▶ TASK DESCRIPTION: Without any of the pictures, set down the data below exactly.

Extracted page text data:
·····

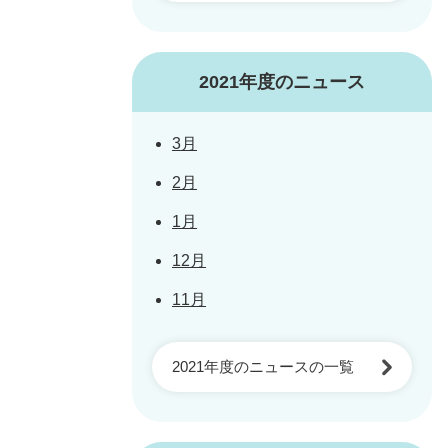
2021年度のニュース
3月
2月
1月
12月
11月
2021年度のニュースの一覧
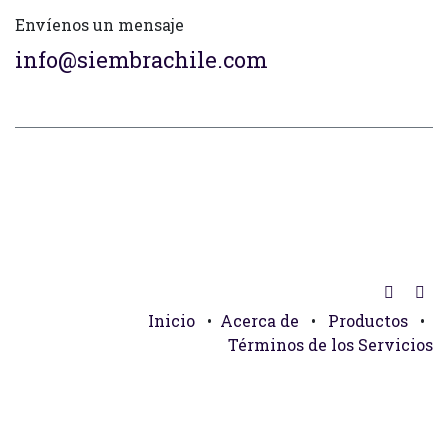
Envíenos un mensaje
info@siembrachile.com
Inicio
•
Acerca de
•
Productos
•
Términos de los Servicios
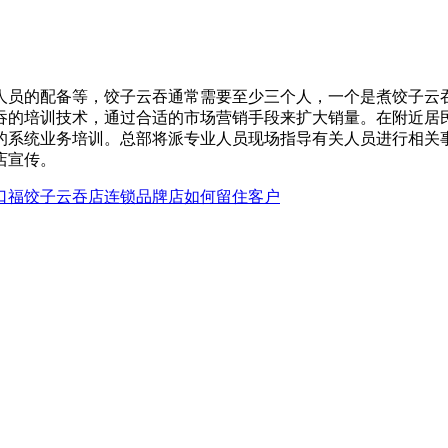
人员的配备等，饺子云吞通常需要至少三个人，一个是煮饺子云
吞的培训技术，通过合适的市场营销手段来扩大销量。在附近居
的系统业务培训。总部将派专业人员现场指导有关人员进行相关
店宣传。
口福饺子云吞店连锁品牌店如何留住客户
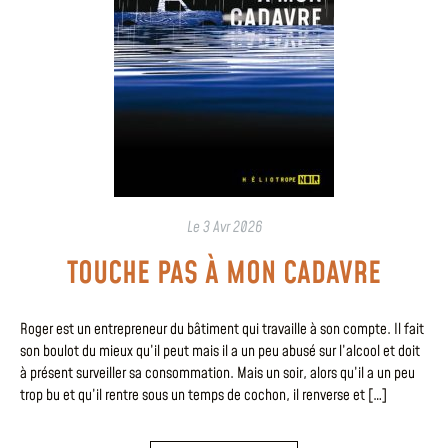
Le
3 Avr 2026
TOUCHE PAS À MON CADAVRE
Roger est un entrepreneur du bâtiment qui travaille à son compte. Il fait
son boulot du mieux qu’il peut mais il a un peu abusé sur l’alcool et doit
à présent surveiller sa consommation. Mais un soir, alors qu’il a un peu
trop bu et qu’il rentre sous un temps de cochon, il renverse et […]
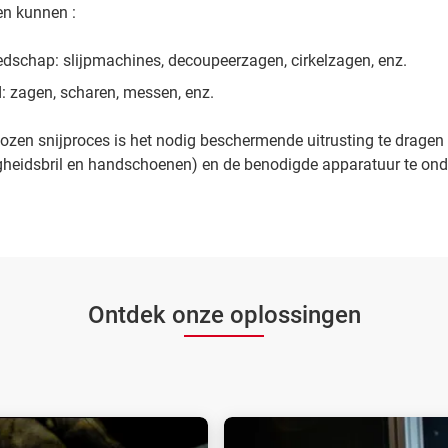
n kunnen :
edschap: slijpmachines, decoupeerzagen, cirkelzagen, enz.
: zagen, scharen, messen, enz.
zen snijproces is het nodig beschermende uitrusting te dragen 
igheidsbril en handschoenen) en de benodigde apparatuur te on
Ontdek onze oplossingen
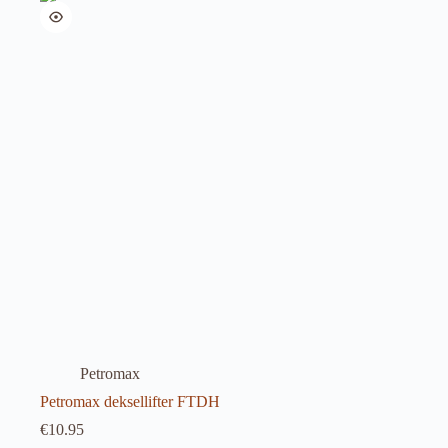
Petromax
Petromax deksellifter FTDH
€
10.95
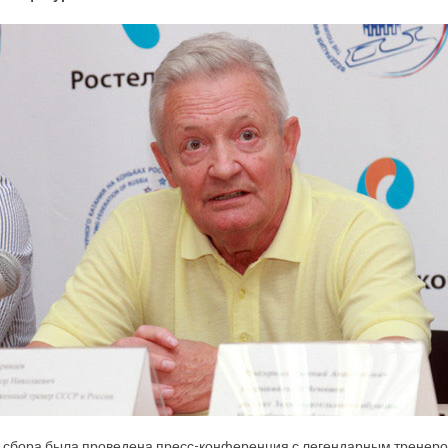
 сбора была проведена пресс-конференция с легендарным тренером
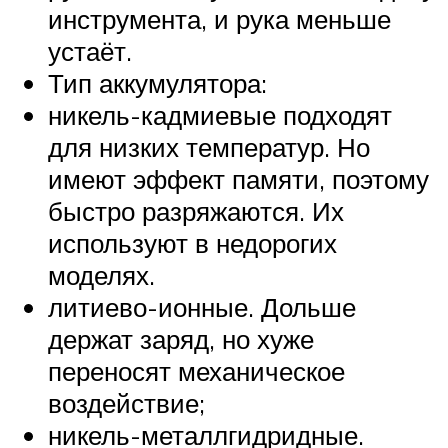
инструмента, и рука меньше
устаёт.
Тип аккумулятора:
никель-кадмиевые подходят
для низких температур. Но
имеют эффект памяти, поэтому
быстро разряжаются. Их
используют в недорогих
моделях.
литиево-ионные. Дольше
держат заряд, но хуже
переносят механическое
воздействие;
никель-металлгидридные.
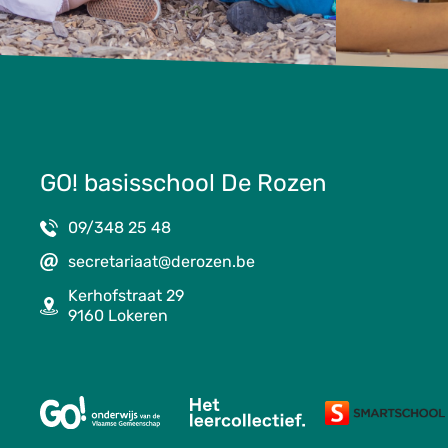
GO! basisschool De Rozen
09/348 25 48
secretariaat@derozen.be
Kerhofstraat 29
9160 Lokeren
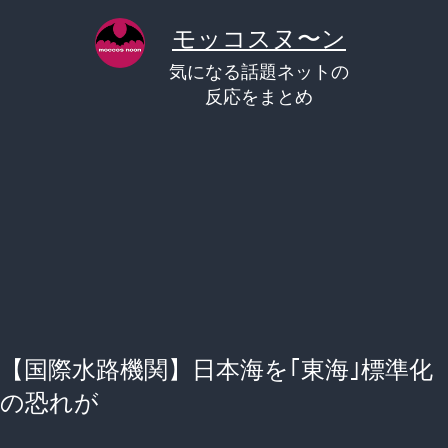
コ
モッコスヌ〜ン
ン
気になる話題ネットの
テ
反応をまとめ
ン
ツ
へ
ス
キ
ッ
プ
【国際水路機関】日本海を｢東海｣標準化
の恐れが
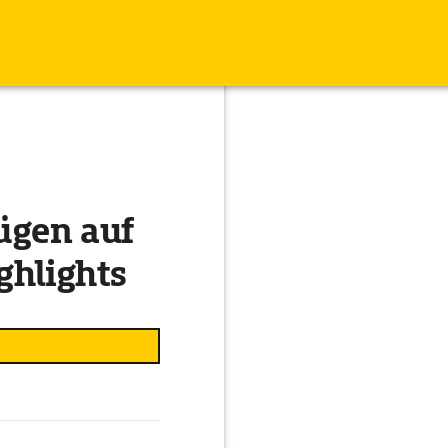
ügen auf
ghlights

·····

▶ TASK OUTPUT:
2021年度のニュース
3月
2月
1月
12月
11月
2021年度のニュースの一覧
Envíenos un mensaje
info@siembrachile.com
Inicio
•
Acerca de
•
Productos
•
Términos de los Servicios
人员的配备等，饺子云吞通常需要至少三个人，一个是煮饺子云
吞的培训技术，通过合适的市场营销手段来扩大销量。在附近居
的系统业务培训。总部将派专业人员现场指导有关人员进行相关
店宣传。
口福饺子云吞店连锁品牌店如何留住客户
Le
3 Avr 2026
TOUCHE PAS À MON CADAVRE
Roger est un entrepreneur du bâtiment qui travaille à son compte. Il fait
son boulot du mieux qu’il peut mais il a un peu abusé sur l’alcool et doit
à présent surveiller sa consommation. Mais un soir, alors qu’il a un peu
trop bu et qu’il rentre sous un temps de cochon, il renverse et […]
n kunnen :
edschap: slijpmachines, decoupeerzagen, cirkelzagen, enz.
: zagen, scharen, messen, enz.
zen snijproces is het nodig beschermende uitrusting te dragen 
igheidsbril en handschoenen) en de benodigde apparatuur te on
Ontdek onze oplossingen
Petromax
Petromax deksellifter FTDH
€
10.95
 сбора была проведена пресс-конференция с легендарным тренером
инструмента, и рука меньше
устаёт.
Тип аккумулятора:
никель-кадмиевые подходят
для низких температур. Но
имеют эффект памяти, поэтому
быстро разряжаются. Их
используют в недорогих
моделях.
литиево-ионные. Дольше
держат заряд, но хуже
переносят механическое
воздействие;
никель-металлгидридные.
GO! basisschool De Rozen
09/348 25 48
secretariaat@derozen.be
Kerhofstraat 29
9160 Lokeren
コ
モッコスヌ〜ン
ン
気になる話題ネットの
テ
反応をまとめ
ン
ツ
へ
ス
キ
ッ
プ
【国際水路機関】日本海を｢東海｣標準化
の恐れが
ügen auf
ghlights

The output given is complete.